Where the Third-Party Vendor's Products or Services Result in Damages
If a healthcare institution suffers damages caused by a third-party vendors’ products and services, liability will be decided as follows:
This applies, for example, to cases in which the healthcare institution directly suffers losses due to products or services provided by the vendor, as well as in cases where the patient of the healthcare institution suffers direct loss and the healthcare institution incurs economic loss in compensating the patient for such damages. For example, such cases may occur if information is leaked because the vendor providing the computer system used by the healthcare institution fails to take technical and organisational measures to safeguard data which is processed through such system. In this case, the healthcare institution suffers direct damage (if important information such as trade secrets of the healthcare institution are leaked) or the healthcare institution indemnifies the patients due to the leakage of the personal information of patients in the healthcare institution.

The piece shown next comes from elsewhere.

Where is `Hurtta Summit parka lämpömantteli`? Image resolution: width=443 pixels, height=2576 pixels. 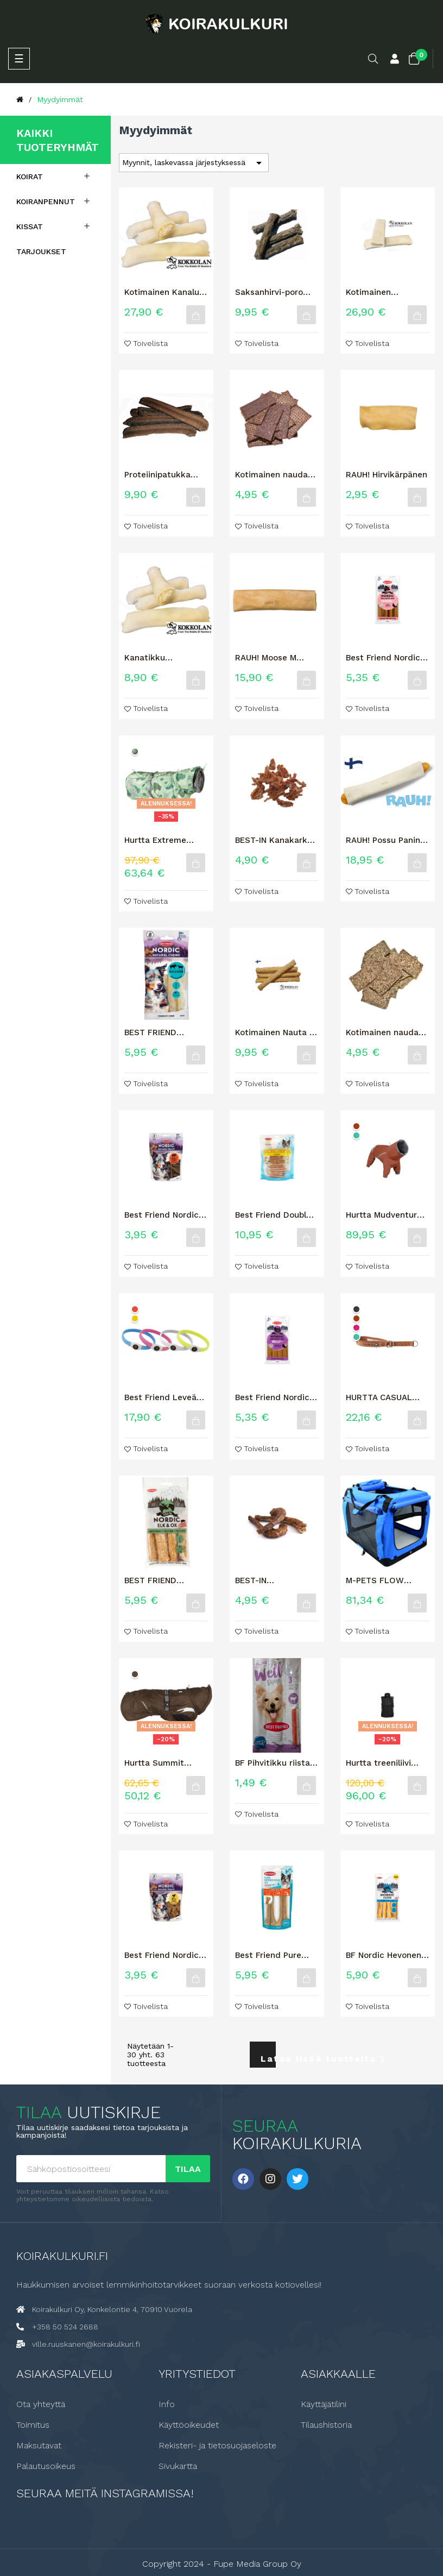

If the product provided by the third-party vendor as a manufacturer is a “product” under the Product Liability Act, and such product causes damage to a healthcare institution due to a defect, the third-party vendor must compensate the healthcare institution for damages on the grounds of product liability under the Product Liability Act.

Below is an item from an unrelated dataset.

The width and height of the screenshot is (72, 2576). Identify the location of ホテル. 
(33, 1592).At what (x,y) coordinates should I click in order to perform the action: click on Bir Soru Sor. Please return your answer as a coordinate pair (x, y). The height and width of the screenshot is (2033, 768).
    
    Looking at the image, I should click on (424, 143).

Where the Third-Party Vendor Provides Direct Healthcare that Results in Damages
On a separate note, if a third-party vendor directly provides healthcare services to a patient for a healthcare institution and incurs injury to a patient, the healthcare institution may be liable for direct breach of contract with the patient. This is because the vendor is considered an agent of the healthcare institution, and thus the vendor's actions are treated as being those of the healthcare institution. If the vendor's actions are also illegal, the vendor will then bear tortious liability to the patient, and the healthcare institution, as the vendor's user, will also bear tortious liability. In this case, the healthcare institution can be exempt from liability if it can prove that it has fulfilled its supervisory duty to the vendor (however, in reality, this is very difficult to prove). If the healthcare institution compensates the patient for damages in such a case, the healthcare institution may exercise its right to indemnification against the vendor (ie, claim damages against the vendor for breach of contract or tort, as described above).
PIPA was amended last year to enable specific uses of personal information (eg, the use of pseudonymised data for scientific research purposes). In line with these changes, there has been renewed interest in the utilisation of medical data, and more changes to the relevant laws are expected. The amendment bill to the MSA earlier in 2021 is an amendment to keep up with these changes and the content “enables medical institutions to send medical records to a third party designated by the patient upon the patient’s request”. Although the medical community has attacked this amendment bill for putting a burden on medical institutions, it will likely be passed because the direction is similar to the MyData Project promoted by the MOHW.
The MyData Project is a government plan to implement a system where the data subject is provided the means to collect, transfer and use, for its own benefit, the personal information that it has provided to various personal information processors. If this bill is passed, the industry will be able to develop various healthcare services using medical records.